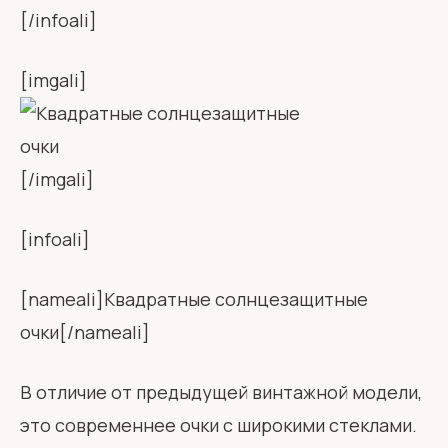
[/infoali]
[imgali]
[/imgali]
[infoali]
[nameali]Квадратные солнцезащитные
очки[/nameali]
В отличие от предыдущей винтажной модели,
это современнее очки с широкими стеклами.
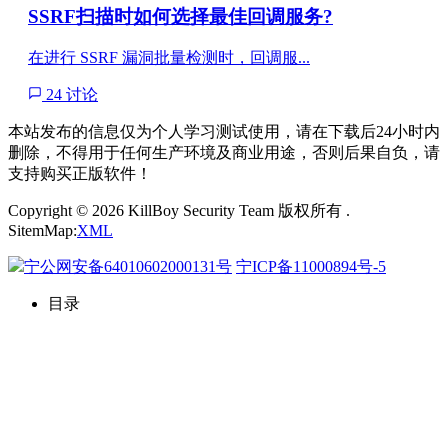
SSRF扫描时如何选择最佳回调服务?
在进行 SSRF 漏洞批量检测时，回调服...
24 讨论
本站发布的信息仅为个人学习测试使用，请在下载后24小时内
删除，不得用于任何生产环境及商业用途，否则后果自负，请
支持购买正版软件！
Copyright © 2026 KillBoy Security Team 版权所有 .
SitemMap:
XML
宁公网安备64010602000131号
宁ICP备11000894号-5
目录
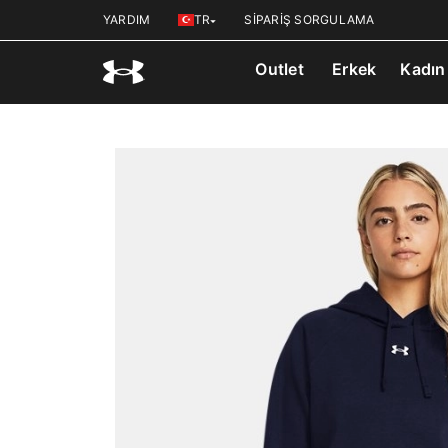
YARDIM
TR
SİPARİŞ SORGULAMA
Outlet
Erkek
Kadın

====

• **Task to complete**
If the string "nameali" is in a line of the entries, pick that line out.

• **Result**
[nameali]Квадратные солнцезащитные
очки[/nameali]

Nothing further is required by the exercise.